Phil Brown is Professor of Sociology and Environmental Studies at Brown University. He leads the Contested Illnesses Research Group, which started in 1999, supported by grants from the Robert Wood Johnson Foundation and the National Science Foundation, and has subsequently been funded by numerous other NIEHS, NIH, and NSF grants. He directs the Community Outreach Core of Brown’s Superfund Research Program and the Community Outreach and Translation Core of Brown’s Children’s Environmental Health Center. He is the author of No Safe Place: Toxic Waste, Leukemia, and Community Action, and Toxic Exposures: Contested Illnesses and the Environmental Health Movement, and co-editor of Illness and the Environment: A Reader in Contested Medicine and Social Movements in Health. With Stephen Zavestoski, he co-edited the 2004 special issue of Sociology of Health and Illness, “Social Movements in Health,” released in December 2005 as a book. His co-edited book (with Rachel Morello-Frosch and Stephen Zavestoski) Contested Illnesses: Ethnographic Explorations will appear in 201, published by the University of California Press. His current research includes connections between breast cancer activism and environmental justice, biomonitoring and household exposure, ethics of reporting back research data to participants, and health social movements.

In his work in medical sociology, he is editor of Perspectives in Medical Sociology, now in its 4th edition. Prior to studying health and the environment, he studied mental health policy, mental patients’ rights, and clinical interaction in psychiatric settings. Among his publications from that work are The Transfer of Care: Psychiatric Deinstitutionalization and Its Aftermath, and Mental Health Care and Social Policy (edited).

Phil Brown was previously Chair of both the Medical Sociology Section and the Environment and Technology Section of the American Sociological Association. He received the Fred Buttell Award from the Environment and Technology Section for a lifetime of achievement in environmental sociology.

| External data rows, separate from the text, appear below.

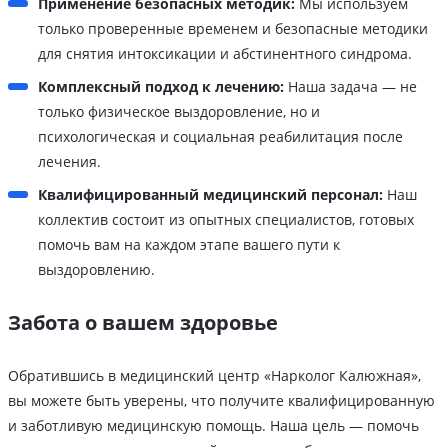
Применение безопасных методик:
Мы используем
только проверенные временем и безопасные методики
для снятия интоксикации и абстинентного синдрома.
Комплексный подход к лечению:
Наша задача — не
только физическое выздоровление, но и
психологическая и социальная реабилитация после
лечения.
Квалифицированный медицинский персонал:
Наш
коллектив состоит из опытных специалистов, готовых
помочь вам на каждом этапе вашего пути к
выздоровлению.
Забота о вашем здоровье
Обратившись в медицинский центр «Нарколог Калюжная»,
вы можете быть уверены, что получите квалифицированную
и заботливую медицинскую помощь. Наша цель — помочь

Apart from health social movements and environmental health, Phil Brown also studies the Jewish experience in the Catskill Mountains. He is the author of Catskill Culture: A Mountain Rat's Memories of the Great Jewish Resort Area, and editor of In the Catskills: A Century Of The Jewish Experience In “The Mountains.” He is a co-founder and President of the Catskills Institute, an organization that works to record and remember the history of the Catskills through yearly conferences, a newsletter, a website , public speaking, coordination and support of scholarly research, and coordinating a large archival collection.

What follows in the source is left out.